> [EXERCISE GOAL]:
Repeat the records below exactly as they appear, leaving out any pictures.

● ● ● ●

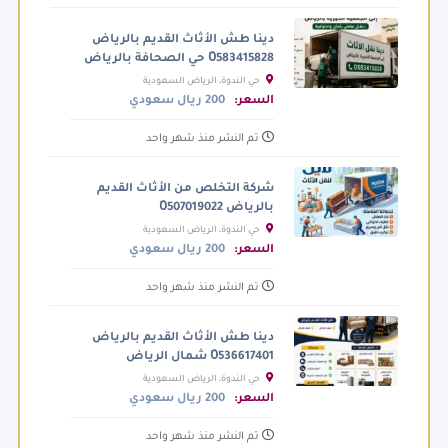
دينا طش الأثاث القديم بالرياض
0َ583415828 حي الصحافة بالرياض
حي الندوة، الرياض السعودية
السعر:
200 ريال سعودي
تم النشر منذ شهر واحد
شركة التخلص من الأثاث القديم
بالرياض 0َ507019022
حي الندوة، الرياض السعودية
السعر:
200 ريال سعودي
تم النشر منذ شهر واحد
دينا طش الأثاث القديم بالرياض
0َ536617401 شمال الرياض
حي الندوة، الرياض السعودية
السعر:
200 ريال سعودي
تم النشر منذ شهر واحد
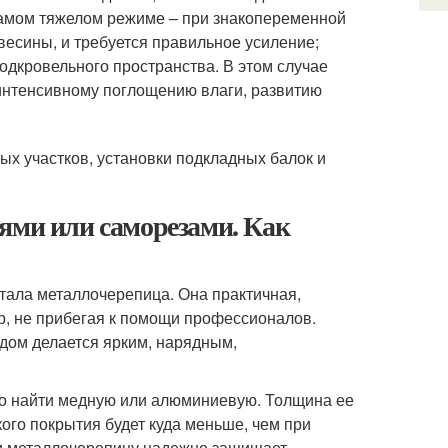
 самом тяжелом режиме – при знакопеременной
евесины, и требуется правильное усиление;
одкровельного пространства. В этом случае
 интенсивному поглощению влаги, развитию
ых участков, установки подкладных балок и
ями или саморезами. Как
ала металлочерепица. Она практичная,
р, не прибегая к помощи профессионалов.
дом делается ярким, нарядным,
но найти медную или алюминиевую. Толщина ее
кого покрытия будет куда меньше, чем при
ии металлочерепицу надежно защищает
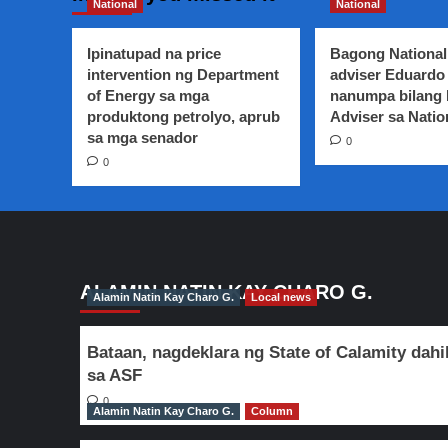
PNP-
National
National
NCRPO,
naka
Ipinatupad na price
Bagong National
full
intervention ng Department
adviser Eduardo 
alert
of Energy sa mga
nanumpa bilang
statussa
produktong petrolyo, aprub
pagtatapos
Adviser sa Natio
ng
sa mga senador
0
Ramadan
0
ALAMIN NATIN KAY CHARO G.
Alamin Natin Kay Charo G.
Local news
Bataan, nagdeklara ng State of Calamity dahi
sa ASF
0
Alamin Natin Kay Charo G.
Column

● ● ● ●

> [RESULT OF THE TASK]:
دينا طش الأثاث القديم بالرياض
0َ583415828 حي الصحافة بالرياض
حي الندوة، الرياض السعودية
السعر:
200 ريال سعودي
تم النشر منذ شهر واحد
شركة التخلص من الأثاث القديم
بالرياض 0َ507019022
حي الندوة، الرياض السعودية
السعر:
200 ريال سعودي
تم النشر منذ شهر واحد
دينا طش الأثاث القديم بالرياض
0َ536617401 شمال الرياض
حي الندوة، الرياض السعودية
السعر:
200 ريال سعودي
تم النشر منذ شهر واحد
 самом тяжелом режиме – при знакопеременной
евесины, и требуется правильное усиление;
одкровельного пространства. В этом случае
 интенсивному поглощению влаги, развитию
ых участков, установки подкладных балок и
ями или саморезами. Как
ала металлочерепица. Она практичная,
р, не прибегая к помощи профессионалов.
дом делается ярким, нарядным,
но найти медную или алюминиевую. Толщина ее
кого покрытия будет куда меньше, чем при
ии металлочерепицу надежно защищает
PNP-
National
National
NCRPO,
naka
Ipinatupad na price
Bagong National
full
intervention ng Department
adviser Eduardo 
alert
of Energy sa mga
nanumpa bilang
statussa
produktong petrolyo, aprub
pagtatapos
Adviser sa Natio
ng
sa mga senador
0
Ramadan
0
ALAMIN NATIN KAY CHARO G.
Alamin Natin Kay Charo G.
Local news
Bataan, nagdeklara ng State of Calamity dahi
sa ASF
0
Alamin Natin Kay Charo G.
Column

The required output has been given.